How to Write a Risk Assessment: Step‑by‑Step Guide for Employers

If you’re an employer in the UK, knowing how to write a risk assessment isn’t just good practice — it’s a legal requirement under the Management of Health and Safety at Work Regulations 1999. A clear, structured risk assessment protects your employees, reduces incidents, and demonstrates compliance during audits, inspections, and insurance reviews.

This step‑by‑step guide walks you through the full process, using terminology and expectations aligned with UK regulators such as the HSE. You can use this as a practical reference or pair it with your own risk assessment template UK to streamline documentation.

1. Identify the Hazards

Start by walking around the workplace and observing activities, equipment, substances, and behaviours.

Consider:

  • Physical hazards (machinery, slips, trips, manual handling)
  • Chemical hazards (cleaning products, fumes, COSHH substances)
  • Biological hazards (bodily fluids, bacteria, mould)
  • Psychosocial hazards (stress, fatigue, lone working)
  • Environmental hazards (noise, temperature, lighting)

Use incident reports, near‑miss logs, and manufacturer instructions to ensure nothing is missed.

2. Decide Who Might Be Harmed and How

A compliant UK risk assessment must specify who is at risk. This includes:

  • Employees
  • Contractors
  • Visitors
  • Members of the public
  • Young workers, new starters, pregnant workers, or anyone with additional needs

Describe how harm could occur — for example: “Employees may suffer musculoskeletal injuries from repetitive lifting.”

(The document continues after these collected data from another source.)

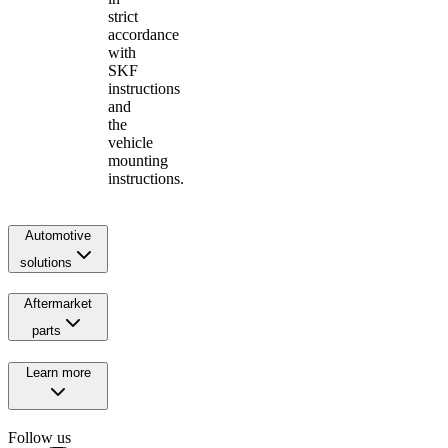
strict
accordance
with
SKF
instructions
and
the
vehicle
mounting
instructions.
Automotive
solutions
Aftermarket
parts
Learn more
Follow us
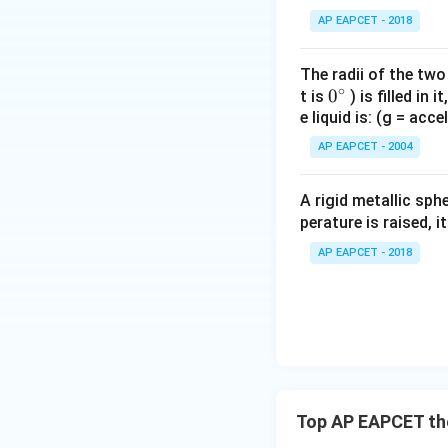
AP EAPCET - 2018
But since arrangem
The radii of the two
∘
0
0
t is
) is filled in 
e liquid is: (g = acc
{}
^
AP EAPCET - 2004
\c
irc
A rigid metallic sph
Hence,
perature is raised, 
AP EAPCET - 2018
Download Solutio
Top AP EAPCET the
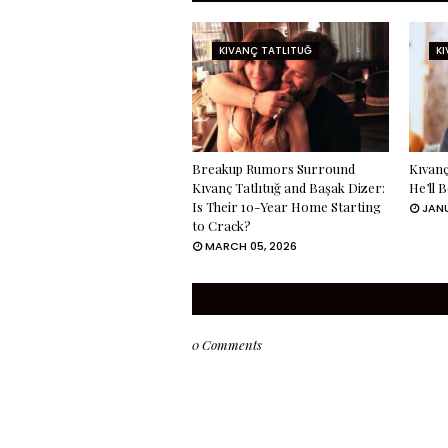
KIVANÇ TATLITUĞ
K
Breakup Rumors Surround
Kıvanç
Kıvanç Tatlıtuğ and Başak Dizer:
He’ll 
Is Their 10-Year Home Starting
JANU
to Crack?
MARCH 05, 2026
0 Comments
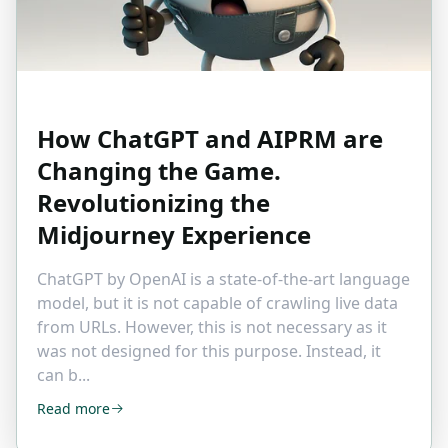
How ChatGPT and AIPRM are
Changing the Game.
Revolutionizing the
Midjourney Experience
ChatGPT by OpenAI is a state-of-the-art language
model, but it is not capable of crawling live data
from URLs. However, this is not necessary as it
was not designed for this purpose. Instead, it
can b...
Read more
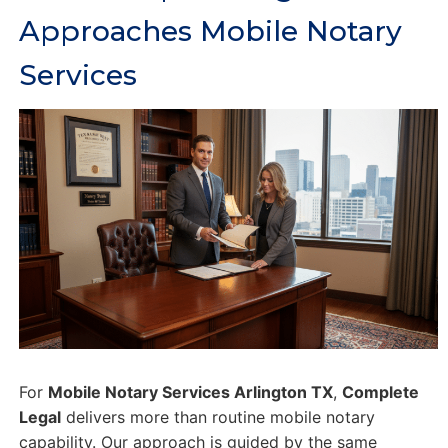
Approaches Mobile Notary
Services
For
Mobile Notary Services Arlington TX
,
Complete
Legal
delivers more than routine mobile notary
capability. Our approach is guided by the same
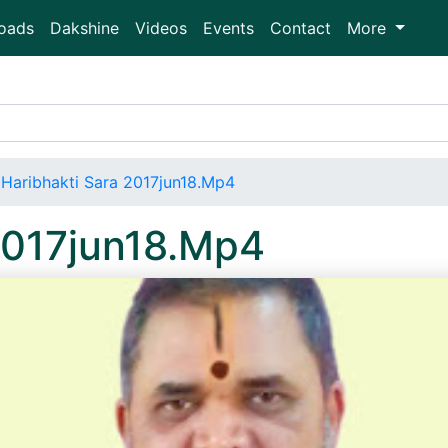
oads
Dakshine
Videos
Events
Contact
More
Haribhakti Sara 2017jun18.Mp4
2017jun18.Mp4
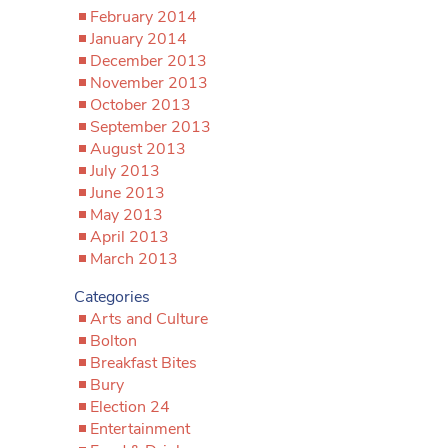
February 2014
January 2014
December 2013
November 2013
October 2013
September 2013
August 2013
July 2013
June 2013
May 2013
April 2013
March 2013
Categories
Arts and Culture
Bolton
Breakfast Bites
Bury
Election 24
Entertainment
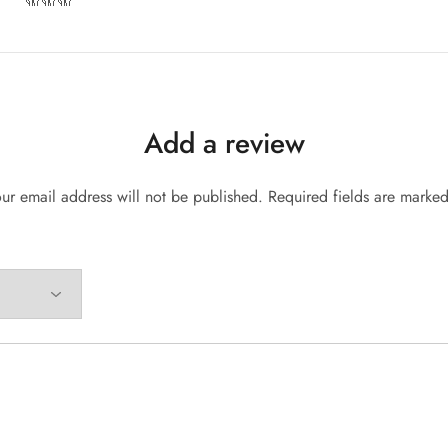
Add a review
ur email address will not be published.
Required fields are marke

3. Evaluate the Risks and Decide on Controls

This is where you assess the likelihood and severity of harm, then decide on suitable control measures. Use the hierarchy of control:

  1. Eliminate the hazard
  2. Substitute with something safer
  3. Engineering controls
  4. Administrative controls
  5. PPE (last resort)

For example:

  • Replace a hazardous cleaning chemical with a safer alternative
  • Install guarding on machinery
  • Introduce training and safe‑system‑of‑work procedures

A risk assessment template UK usually includes a scoring matrix (e.g., 1–5 for likelihood and severity) to calculate risk levels before and after controls.

4. Record Your Findings

If you employ five or more people, you must record your assessment. Even if you don’t, written evidence is strongly recommended.

Your record should include:

  • The hazards
  • Who may be harmed
  • Existing controls
  • Additional actions required
  • Responsible persons
  • Timescales
  • Residual risk rating

This is where a structured risk assessment template UK helps maintain consistency and audit readiness.

5. Implement the Control Measures

A risk assessment is only effective if the actions are completed. Ensure:

  • Staff receive training
  • Procedures are updated
  • Equipment is installed or maintained
  • Supervisors monitor compliance

Assign responsibilities clearly and set realistic deadlines.

6. Review and Update Regularly

Risk assessments must be reviewed:

  • Annually (best practice)
  • After an incident or near miss
  • When new equipment, processes, or chemicals are introduced
  • When staffing or layout changes
  • If legislation or guidance changes

Regular reviews ensure your assessment remains accurate and defensible.